A recent visit to Burma brought home to me the fact that, in the minds of many Westerners, the country is still irrevocably attached to the bard of the British Empire, Rudyard Kipling. At the Governor’s Residence in Rangoon, for example, there is a watering hole known as the Kipling Bar, where the hotel’s guests are invited to imbibe, along with their drinks, the atmosphere of the Raj. In its promotional literature, the Strand Hotel proudly (and probably inaccurately) boasts that Kipling once stayed there. A best-selling guide book states that the Pegu Club in Rangoon was where Kipling was inspired to write his famous poem ‘Mandalay’. It was more likely an incident in Moulmein that sparked Kipling’s muse, but this claim is repeated in a brochure produced by an organisation dedicated to preserving Rangoon’s marvellous but now sadly neglected colonial buildings. In other places, and in other ways, Kipling is repeatedly invoked, giving the impression that the poet paid a lengthy visit to Burma and knew it well.

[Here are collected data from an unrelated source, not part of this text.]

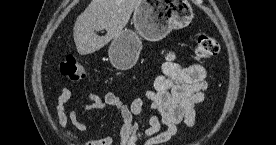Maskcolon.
<instances>
[{
	"label": "colon",
	"mask_w": 276,
	"mask_h": 145,
	"mask_svg": "<svg viewBox=\"0 0 276 145\" xmlns=\"http://www.w3.org/2000/svg\"><path fill=\"white\" fill-rule=\"evenodd\" d=\"M220 50V45L213 37L199 33L196 36L195 55L199 60L208 59L215 56ZM59 70L62 76L71 80H81L86 74L74 56H67L60 62Z\"/></svg>",
	"instance_id": "5ec220e1"
}]
</instances>
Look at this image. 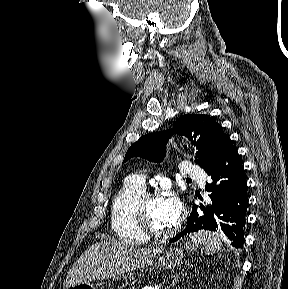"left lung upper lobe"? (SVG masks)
<instances>
[{"instance_id": "5c2ea615", "label": "left lung upper lobe", "mask_w": 288, "mask_h": 289, "mask_svg": "<svg viewBox=\"0 0 288 289\" xmlns=\"http://www.w3.org/2000/svg\"><path fill=\"white\" fill-rule=\"evenodd\" d=\"M174 133L186 136L196 146L195 163L204 170L216 160L229 139L222 127L210 116L184 115L175 121L173 129L147 134L132 144L127 150L124 162L134 156L161 162L166 152L165 144Z\"/></svg>"}]
</instances>
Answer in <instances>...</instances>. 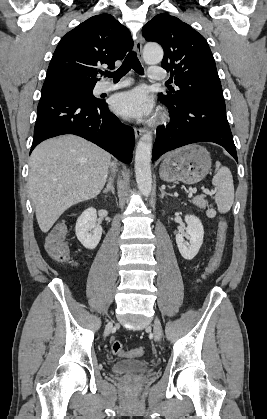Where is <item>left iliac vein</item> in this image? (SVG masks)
Masks as SVG:
<instances>
[{
  "label": "left iliac vein",
  "mask_w": 267,
  "mask_h": 419,
  "mask_svg": "<svg viewBox=\"0 0 267 419\" xmlns=\"http://www.w3.org/2000/svg\"><path fill=\"white\" fill-rule=\"evenodd\" d=\"M153 333L156 341H159L162 336V326L158 318H155L153 324Z\"/></svg>",
  "instance_id": "1"
}]
</instances>
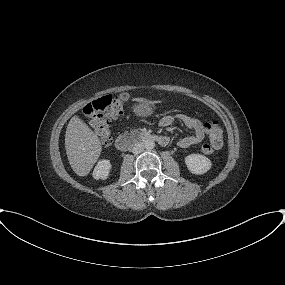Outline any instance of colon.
Listing matches in <instances>:
<instances>
[{
	"mask_svg": "<svg viewBox=\"0 0 285 285\" xmlns=\"http://www.w3.org/2000/svg\"><path fill=\"white\" fill-rule=\"evenodd\" d=\"M127 100L126 93L110 94L88 103L83 109L84 118L89 121L104 148L112 143L111 121L124 113ZM206 130L209 143L202 146V152L210 155L222 147L223 128L218 122H212L207 124Z\"/></svg>",
	"mask_w": 285,
	"mask_h": 285,
	"instance_id": "5ec220e1",
	"label": "colon"
}]
</instances>
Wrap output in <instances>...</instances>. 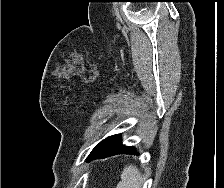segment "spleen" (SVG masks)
<instances>
[{"label": "spleen", "instance_id": "1", "mask_svg": "<svg viewBox=\"0 0 224 188\" xmlns=\"http://www.w3.org/2000/svg\"><path fill=\"white\" fill-rule=\"evenodd\" d=\"M141 183L140 172L135 166L129 165L123 169L121 181L117 184L116 188H140Z\"/></svg>", "mask_w": 224, "mask_h": 188}]
</instances>
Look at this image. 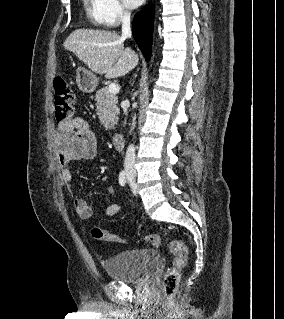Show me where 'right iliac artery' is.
<instances>
[{
    "mask_svg": "<svg viewBox=\"0 0 284 319\" xmlns=\"http://www.w3.org/2000/svg\"><path fill=\"white\" fill-rule=\"evenodd\" d=\"M119 184L121 186H125V184H126V176H125V172L124 171H121L120 174H119Z\"/></svg>",
    "mask_w": 284,
    "mask_h": 319,
    "instance_id": "right-iliac-artery-1",
    "label": "right iliac artery"
}]
</instances>
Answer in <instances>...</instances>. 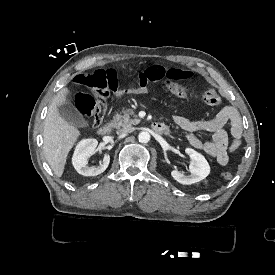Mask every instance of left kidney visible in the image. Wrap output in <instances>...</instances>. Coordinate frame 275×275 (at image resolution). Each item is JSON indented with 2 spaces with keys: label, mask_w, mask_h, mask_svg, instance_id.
Returning <instances> with one entry per match:
<instances>
[{
  "label": "left kidney",
  "mask_w": 275,
  "mask_h": 275,
  "mask_svg": "<svg viewBox=\"0 0 275 275\" xmlns=\"http://www.w3.org/2000/svg\"><path fill=\"white\" fill-rule=\"evenodd\" d=\"M185 152L191 159L189 166L191 175L186 176L178 170H173L171 172L172 177L184 185H190L205 179L210 173V166L205 157L192 148H186Z\"/></svg>",
  "instance_id": "5707ae66"
}]
</instances>
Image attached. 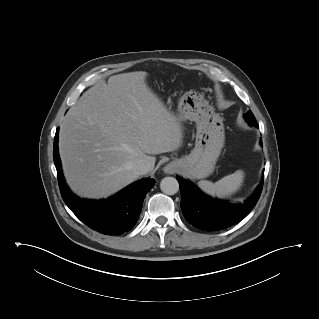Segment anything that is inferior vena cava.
Instances as JSON below:
<instances>
[{
  "label": "inferior vena cava",
  "mask_w": 319,
  "mask_h": 319,
  "mask_svg": "<svg viewBox=\"0 0 319 319\" xmlns=\"http://www.w3.org/2000/svg\"><path fill=\"white\" fill-rule=\"evenodd\" d=\"M152 168V165L150 163V161L146 160V159H140L137 160L133 166H132V171L136 174V175H144L146 173H148Z\"/></svg>",
  "instance_id": "inferior-vena-cava-1"
}]
</instances>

Kipling wrote a number of poems and stories that featured Burma, but he only visited the then province of India for three days, and part of that time was spent at sea. In fact, he later wrote that his sojourn in Rangoon was ‘countable by hours’. Despite the claims of several writers, he never sailed on the Irrawaddy River, nor did he ever visit Mandalay.

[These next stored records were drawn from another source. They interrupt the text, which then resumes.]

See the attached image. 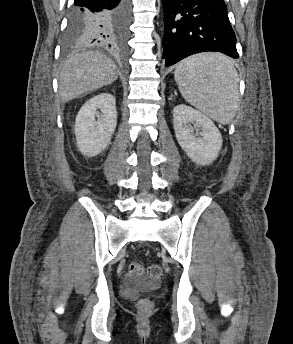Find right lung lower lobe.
I'll list each match as a JSON object with an SVG mask.
<instances>
[{
	"mask_svg": "<svg viewBox=\"0 0 293 344\" xmlns=\"http://www.w3.org/2000/svg\"><path fill=\"white\" fill-rule=\"evenodd\" d=\"M130 0H74V11L89 20L83 27L85 44L121 49L127 35Z\"/></svg>",
	"mask_w": 293,
	"mask_h": 344,
	"instance_id": "1",
	"label": "right lung lower lobe"
}]
</instances>
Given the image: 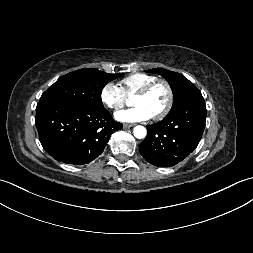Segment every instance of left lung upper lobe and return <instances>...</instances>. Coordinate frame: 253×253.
Here are the masks:
<instances>
[{"mask_svg":"<svg viewBox=\"0 0 253 253\" xmlns=\"http://www.w3.org/2000/svg\"><path fill=\"white\" fill-rule=\"evenodd\" d=\"M146 72L158 73L170 84L174 96V102L170 112L174 111L177 107L183 104L187 96L197 89L192 82L179 73L162 68L150 69L146 70Z\"/></svg>","mask_w":253,"mask_h":253,"instance_id":"1","label":"left lung upper lobe"}]
</instances>
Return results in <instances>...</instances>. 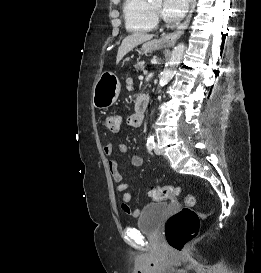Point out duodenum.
Returning <instances> with one entry per match:
<instances>
[{
	"label": "duodenum",
	"mask_w": 261,
	"mask_h": 273,
	"mask_svg": "<svg viewBox=\"0 0 261 273\" xmlns=\"http://www.w3.org/2000/svg\"><path fill=\"white\" fill-rule=\"evenodd\" d=\"M148 105V97L141 95L135 103V113L133 114V126L138 127L142 124L144 118V111Z\"/></svg>",
	"instance_id": "duodenum-1"
}]
</instances>
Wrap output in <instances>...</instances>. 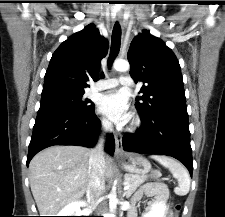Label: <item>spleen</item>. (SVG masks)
Instances as JSON below:
<instances>
[{"mask_svg":"<svg viewBox=\"0 0 225 217\" xmlns=\"http://www.w3.org/2000/svg\"><path fill=\"white\" fill-rule=\"evenodd\" d=\"M152 159L168 168L172 175L178 180V187L174 192L179 196H185L190 190V176L186 168L175 159L164 155H152Z\"/></svg>","mask_w":225,"mask_h":217,"instance_id":"spleen-1","label":"spleen"}]
</instances>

In his essay ‘Tradition and the Individual Talent’, the poet T.S. Eliot spoke of how, when a new literary work appeared, every existing work was somehow modified by it and the whole scene subtly rearranged. He was speaking purely of literature, and his comment can be applied to Kipling’s oeuvre, but the poem ‘Mandalay’ did this in another sense too. Despite all the critical comments that have appeared over the past 125 years or so, both the poem and its musical settings (usually published under the title ‘On the Road to Mandalay’) have been enormously influential. The poem irrevocably altered public perceptions of Burma, and by extension Western notions of the ‘Far East’. In different ways, and to different degrees, its musical settings coloured almost all the popular songs and tunes about Asia that followed – and there were hundreds of them. As a survey of Burma-related compositions shows, Kipling’s images became fixed firmly in people’s minds and inspired dozens of composers and lyricists in the UK, the US and elsewhere.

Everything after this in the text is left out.